From Busy to Bored: My College Schedule
If you are anything like me, you prepped for college by watching ‘day in the life’ and ‘what I bought for college’ YouTube videos. But are these videos accurate, or intentionally designed to get the most interest and interaction out of its viewers? Today I am going to discuss what a week in my college life actually looks like, including all of the less glamorous things that are typically hidden from the media.
To give some background: I am currently a senior Honors Biology major on the pre-medicine track. I have recently been accepted into medical school, and it is needless to say that the past three years of my college career have been spent preparing for not only getting into graduate school but also making sure I have the skills to succeed once I am there.
Each semester of mine has looked a little bit different. I have had the privilege to study abroad through Arcadia for two semesters and will have participated in two Global Field Studies by the time I officially graduate in May 2025. I have worked both on campus and off campus and I have been intricately involved in many clubs and departments on campus. The point in saying this is that each semester of mine has had its unique challenges and focuses. But, in this analysis, I would like to share with you, for better or for worse, my junior year fall. And maybe, compare it to the light at the end of the tunnel: my senior spring.
I came into junior year coming off taking Physics One and Two over the summer while working three jobs to help pay for college. I was already exhausted and all of my semesters seemed to blur together. I pushed through because I knew it would all be over in December, when the semester would be over and I could focus on leaving to study abroad in New Zealand. “New Zealand will be my break,” I thought, and anyone can do something for three months, right?

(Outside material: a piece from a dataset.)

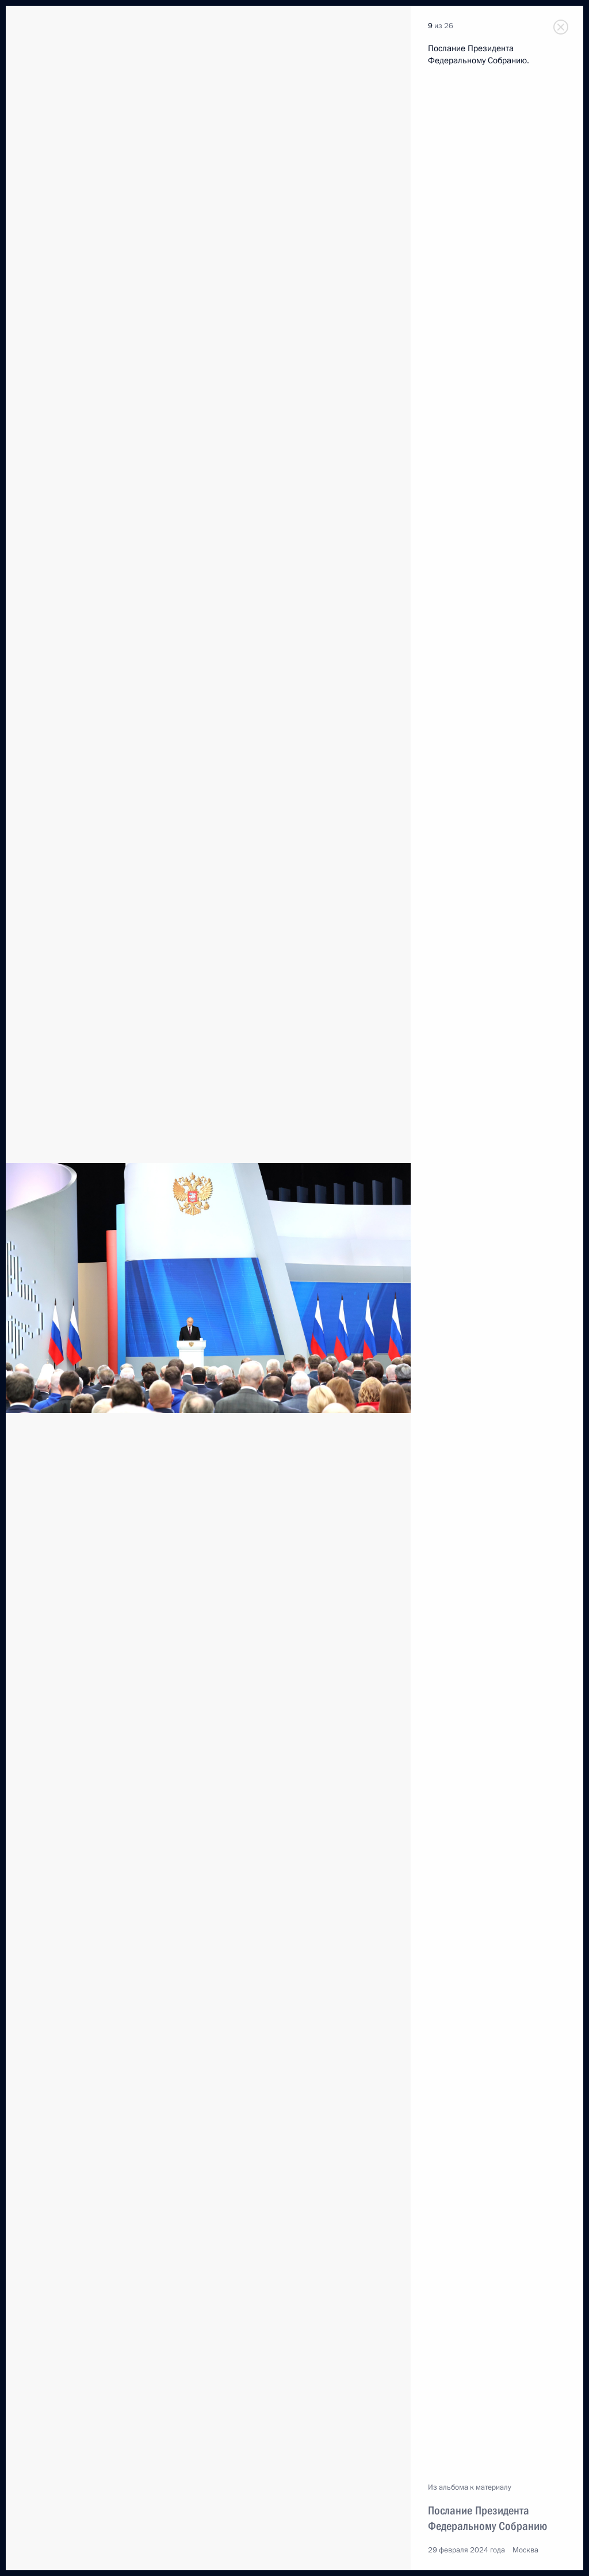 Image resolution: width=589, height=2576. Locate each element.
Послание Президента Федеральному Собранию (487, 2518)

Since it was my plan to take the Medical College Admissions Test in January, right before I went abroad and right after the semester concluded, the fall semester was packed with preparation for this exam. I would wake up at 5 a.m. every day to get three hours of studying in before my first class began at 8:30. My thought was that I could study for the biggest exam of my life, but once class started, I could focus on keeping up with my grades. So, for the most part, I tried to keep my schoolwork between the hours of 8:30 a.m. and 4:30 p.m.. “If I can’t get it done in eight hours, it can wait until the next day, or I need to adjust my study techniques,” was the main driver of this schedule.
So, now that it’s 4:30, and I’ve made it through all of my studying for the day, I knew I wanted to focus on my extracurricular activities. This is really where the most flexibility in my schedule came in. I would sit down at the beginning of the week to fill in this time with my commitments. Some nights, I needed to focus on my Resident Assistant responsibilities: attending staff meetings, planning and attending programs, etc. Other nights were focused on one of my biggest commitments: planning the First Undergraduate Healthcare Conference.
This conference is an initiative put on by the Pre-health Professions Club that aims to inspire students on pre-health tracks to continue pursuing their goals. This Conference was a real passion project for me, which is why I allowed it to take up so much time in my schedule.
I also started implementing a done my 7 p.m. rule into my schedule during this time as a last-ditch effort to maintain some sort of balance in my life. After 7 p.m., I would not work on anything work, school, or extracurricular-related. I used the three hours before bed to exercise, journal, read, clean, etc. Really anything I could do that could increase my internal gratification.
I would have to say that this was the busiest semester of my college career. Truthfully, I spent much less time with friends and family and was focused entirely on getting into medical school. This small sacrifice was worth it to me, but it has not been the reality of every semester of mine. In my upcoming senior spring, I only have class four days a week, and they won’t even start until noon. This is to say that hard semesters and hard moments of a college career do not last forever. I, along with all of my friends, have made it through to the end.
So, were the college ‘day in my life’ videos accurate? I’d say no. People on the internet do a much better job at telling you what you should bring for your dorm room than being entirely truthful about how difficult a semester might become sometimes. That being said, anything is worth it if you are passionate about it.